Loss of cognitive functioning isn't predictable in its pace. You know it's happening, but no one can say how fast a parent's abilities will fade or fail. The not knowing makes it difficult to plan in concrete when a move should be done. What you can see is that your parent is doing OK right now. And you expect that they'll be able to continue doing OK for awhile. But you don't know how long "awhile" will be, and you don't know what part of your parent's cognitive functioning will fade next. You feel like you're in a holding pattern. You know you're going to come in for a rough landing at some point, but in the meantime, you're hanging around circling. What can you do to be proactive?
In a separate post in August, Making the Big Move, I addressed specific issues related to moving one's parents from their own home to assisted living, so I won't repeat that here. There's lots that can be accomplished pending "the big move" which will give you a great feeling of comfort and control. Here are some suggestions:
1. Find the assisted living facility that's best for you and your parents. This takes time and is a great thing to be doing if you know that eventually your parent(s) will have to move to such a place. You want to get as well-rounded a sense of the offerings in your area as possible and end up with your first choice ready to go when you need it.
- Visit as many assisted living places as you can, even some that are out of the way.
- Investigate which ones are close to your preferred hospital, and to activities your parent may enjoy.
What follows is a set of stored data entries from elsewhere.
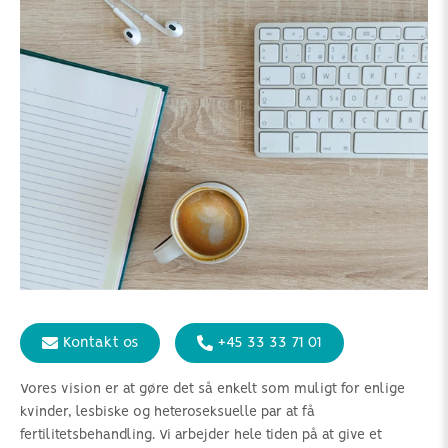
Kontakt os
+45 33 33 71 01
Vores vision er at gøre det så enkelt som muligt for enlige
kvinder, lesbiske og heteroseksuelle par at få
fertilitetsbehandling. Vi arbejder hele tiden på at give et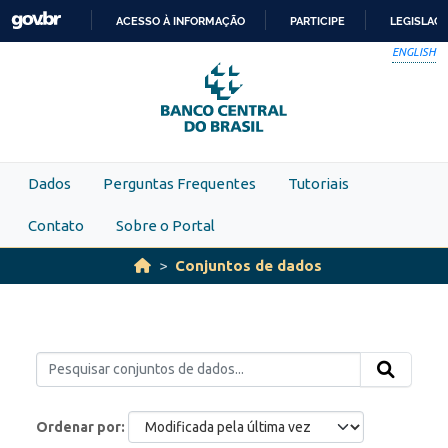
Skip to main content
ACESSO À INFORMAÇÃO
PARTICIPE
LEGISLAÇ
IR
ENGLISH
PARA
O
CONTEÚDO
Dados
Perguntas Frequentes
Tutoriais
Contato
Sobre o Portal
Conjuntos de dados
Ordenar por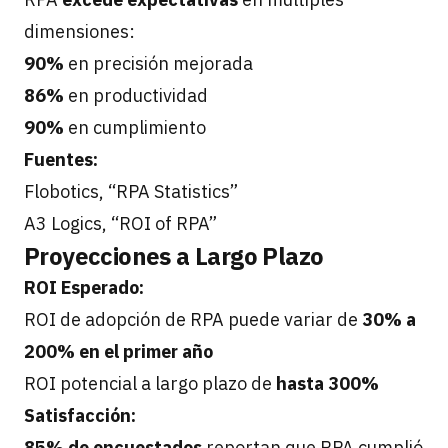
dimensiones:
90%
en precisión mejorada
86%
en productividad
90%
en cumplimiento
Fuentes:
Flobotics, “RPA Statistics”
A3 Logics, “ROI of RPA”
Proyecciones a Largo Plazo
ROI Esperado:
ROI de adopción de RPA puede variar de
30% a
200% en el primer año
ROI potencial a largo plazo de
hasta 300%
Satisfacción:
85% de encuestados
reportan que RPA cumplió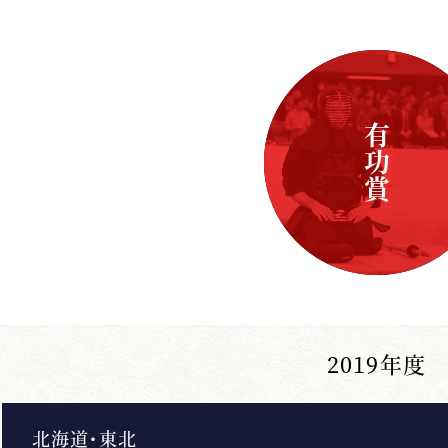
有功賞
2019年度
北海道・東北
- Look at their actual units, both ones that are larger than you think you'd take and those that seem smaller. You'll be surprised at how different each unit looks in real life than on a printed floor plan.
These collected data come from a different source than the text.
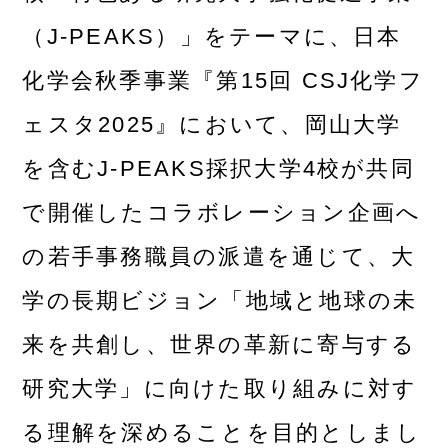
（J-PEAKS）」をテーマに、日本
化学会秋季事業『第15回 CSJ化学フ
ェスタ2025』において、岡山大学
を含むJ-PEAKS採択大学4校が共同
で開催したコラボレーション企画へ
の若手事務職員の派遣を通じて、大
学の長期ビジョン「地域と地球の未
来を共創し、世界の革新に寄与する
研究大学」に向けた取り組みに対す
る理解を深めることを目的としまし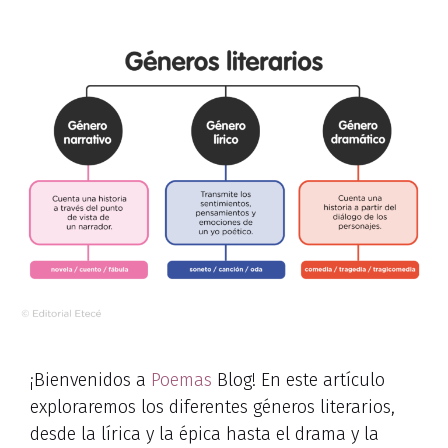
¡Bienvenidos a
Poemas
Blog! En este artículo
exploraremos los diferentes géneros literarios,
desde la lírica y la épica hasta el drama y la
- Meet with their Executive Director and their Directors of Nursing and of Activities.
- Eat a meal at each place, preferrably in the company of some residents.
- Inspect their Alzheimer's or Skilled Nursing units, if they have one.
- Ask around with doctors you know to see if any facility has a better or worse reputation than others.
- Talk to their references.
- Find out their wait list policy. Some places will keep you in your wait list priority spot indefinitely and allow you first right of refusal on each new unit that comes up.
3. Keep talking with your parent about the issue of moving. There are pros and cons worth airing on both sides. This is a tough decision for everyone. It's sensible to allow time for the idea and its ramifications to sink in.
4. If possible, have a neuropsych evaluation done of your parent cognitive functioning. This should be more extensive and detailed than an internist's evaluation and may give you a clearer understanding of your parent's condition.
5. If possible, bring your parent to visit a small selection of the assisted living facilities you've found. For some parents, the following strategy has worked well: First show them a facilityyou know they won't like, perhaps one that's even a little crummy. The two of you can then agree that that place isn't suitable for them, which puts you on the same footing. Next, take them to the facility you prefer, which will be in direct contrast to the one they just saw. You just may hear "Yes, I could live here!"
Is this strategy manipulative? Yes. But it's done to ease the strain of making a decision and to put your parent in a positive frame of mind, both of which ultimately make the move so much easier.
Last year, when my sister and I were struggling with a similar situation, I was given an invaluable piece of advice: don't wait until you have a crisis on your hands. So, my final suggestion is be willing to take control of the timing of the move. Don't wait to get a call from neighbors saying your father has fallen and is in the hospital, or that your mother has gotten lost while driving and couldn't find her way home for two hours. Moving your parent to assisted living actually will go far better for them if they are in good health, reasonable spirits and still able to learn new routines.